Well damn. I stepped out for mussels back in August and I'm just now getting back. The traffic is thick in L.A., what can I say?
Here's the good news, I've returned armed with the goods for your next go-to summer dish. It's easy, quick to throw together, and it seems super fancy so you can impress all of your friends. After you see it, you will all agree that it was well worth the wait, I'm certain.
What have I got?
Well, mussels and clams, which sound like they would be the stars of the dish, yeah?
But wait, I've also arrived with fregola! Yes! The fregola! For all of you unawares, fregola is a Sardinian semolina pasta that looks like tiny, gold pearls.
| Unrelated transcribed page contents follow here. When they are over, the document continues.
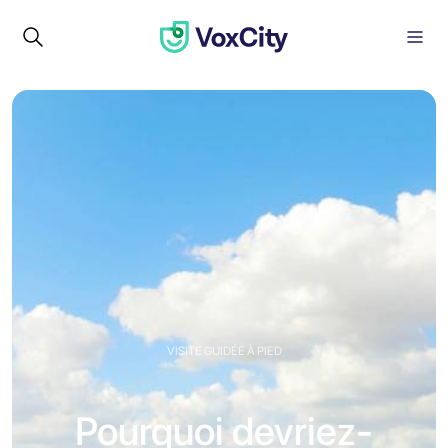
VISITE GUIDÉE À PIED
Pourquoi devriez-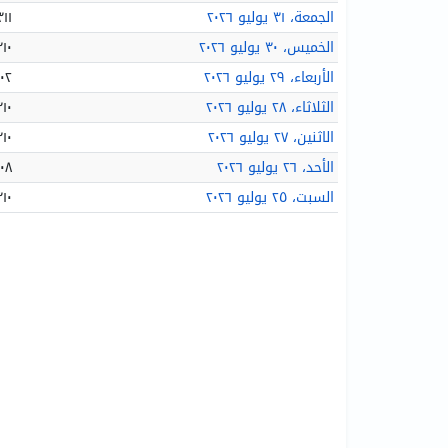
الجمعة، ٣١ يوليو ٢٠٢٦
١٬٣١١ 
الخميس، ٣٠ يوليو ٢٠٢٦
١٬٣١٠ 
الأربعاء، ٢٩ يوليو ٢٠٢٦
١٬٣٠٢
الثلاثاء، ٢٨ يوليو ٢٠٢٦
١٬٣١٠ 
الاثنين، ٢٧ يوليو ٢٠٢٦
١٬٣١٠ 
الأحد، ٢٦ يوليو ٢٠٢٦
١٬٣٠٨
السبت، ٢٥ يوليو ٢٠٢٦
١٬٣١٠ 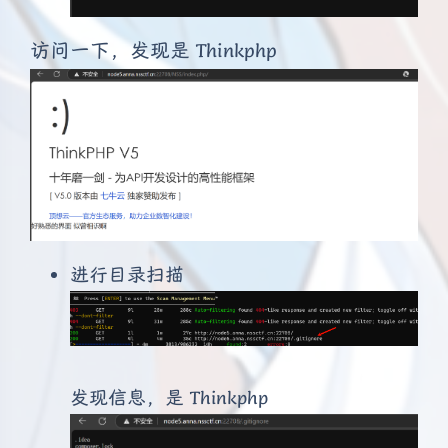
访问一下，发现是 Thinkphp
进行目录扫描
发现信息，是 Thinkphp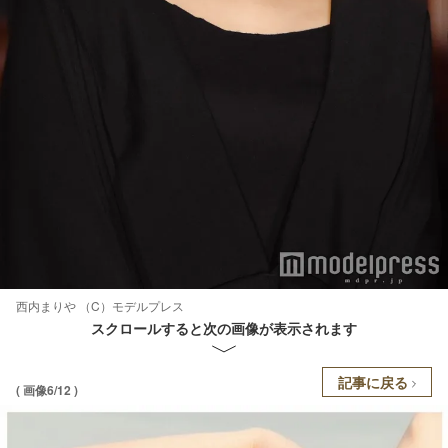
西内まりや （C）モデルプレス
スクロールすると次の画像が表示されます
記事に戻る
( 画像6/12 )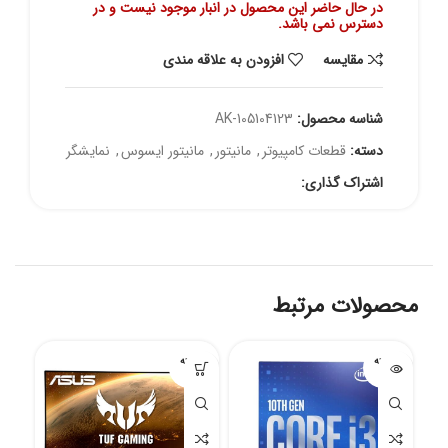
در حال حاضر این محصول در انبار موجود نیست و در
دسترس نمی باشد.
مقايسه
افزودن به علاقه مندی
شناسه محصول:
AK-105104123
دسته:
قطعات کامپیوتر
,
مانیتور
,
مانیتور ایسوس
,
نمایشگر
اشتراک گذاری:
محصولات مرتبط
فروخته
فروخته
شده
شده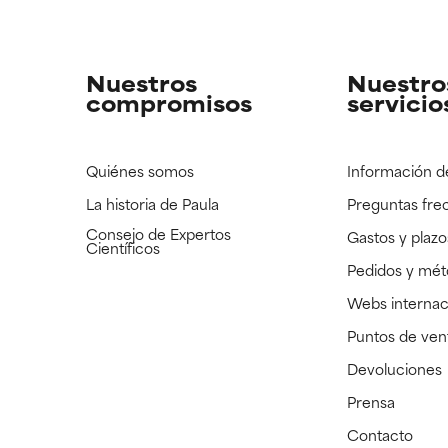
strado, pero con la información científica disponible pendiente d
strado, pero con la información científica disponible pendiente d
Nuestros
Nuestro
compromisos
servicio
Quiénes somos
Información d
La historia de Paula
Preguntas fre
Consejo de Expertos
Gastos y plazo
Científicos
Pedidos y mé
Webs internac
Puntos de ven
Devoluciones
Prensa
Contacto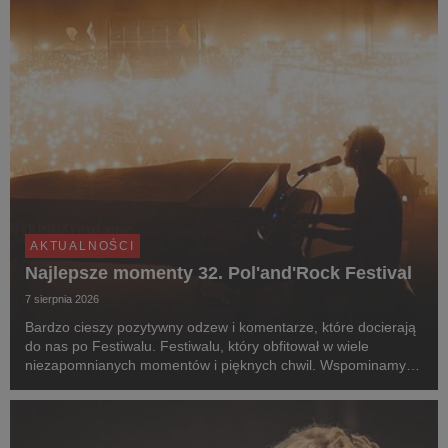
AKTUALNOŚCI
Najlepsze momenty 32. Pol'and'Rock Festival
7 sierpnia 2026
Bardzo cieszy pozytywny odzew i komentarze, które docierają
do nas po Festiwalu. Festiwalu, który obfitował w wiele
niezapomnianych momentów i pięknych chwil. Wspominamy
kilka z nich.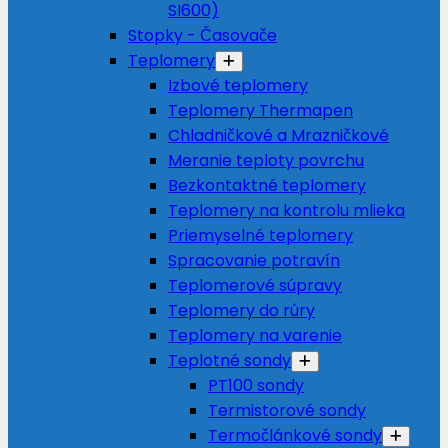
SI600)
Stopky - Časovače
Teplomery
Izbové teplomery
Teplomery Thermapen
Chladničkové a Mrazničkové
Meranie teploty povrchu
Bezkontaktné teplomery
Teplomery na kontrolu mlieka
Priemyselné teplomery
Spracovanie potravín
Teplomerové súpravy
Teplomery do rúry
Teplomery na varenie
Teplotné sondy
PT100 sondy
Termistorové sondy
Termočlánkové sondy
Now listen, you might, in your laziness, reach for that neglected box of Israeli couscous in the cupboard thinking that it's a viable sub. Well it's not. Fregola is better because it's toasted, which brings out a divine nuttiness, and the rough exterior allows sauce to cling to it, unlike your dusty old couscous. So get off of your keester, go to Whole Foods and grab a TEN DOLLAR bag of the Sardinian pasta.
Because if you try to use couscous I will come to your house and flog you and you'll be really sorry you tried to pull the wool over my eyes.
But enough threats, here's what you'll need for the plat du jour:
Fregola, clams & mussels, black oil-cured olives, fennel and its frond, shallot, tomato, white wine, bay, thyme, marjoram, olive oil.
First things first, boil your fregola. Fregola, tiny as it is, is a hard pasta and takes some time to cook, so don't make the mistake of waiting till after everything is perfectly sweated down and caramelized, your shellfish popped open, your fresh herbs tossed into the pan. Get that going pronto. And don't forget to salt your water. How much salt? It should taste of the sea.
Clean up your mussels: scrub off their little barnacles and shave off the manly little beard that some of them have grown. The best way to do this is to get a grip on the whiskers, yank them down toward their hinge end and pull them off. If you try to pull them through the lip, you will kill the mussel. The beard is attached to the creature inside, not the shell.
Soak your shellfish in a bowl of cold water while you are prepping everything else. If they have any sand in them they will relax and expel it now. This also helps to leach out some of the salt.
Mince up your shallot and fennel.
Pit and give your olives a rough chop.
Now get all your fennel and shallot in a pan with a leaf of bay and sweat it all down. Sweat? Hell yes, sweat! That means no color on that veg. Be sure to salt this layer here, as I always preach. Every layer should be salted so that the entire dish is seasoned, not just the surface.
Get your tomato in there when your aromatics are soft.
Here's the thing, canned tomato is a raw product, and you have to cook it out to caramelize the sugars and concentrate the flavor. So, cook it out till it looks all rusty colored and smells like delicious tomato caramel. Oh, and of course you should salt the tomato...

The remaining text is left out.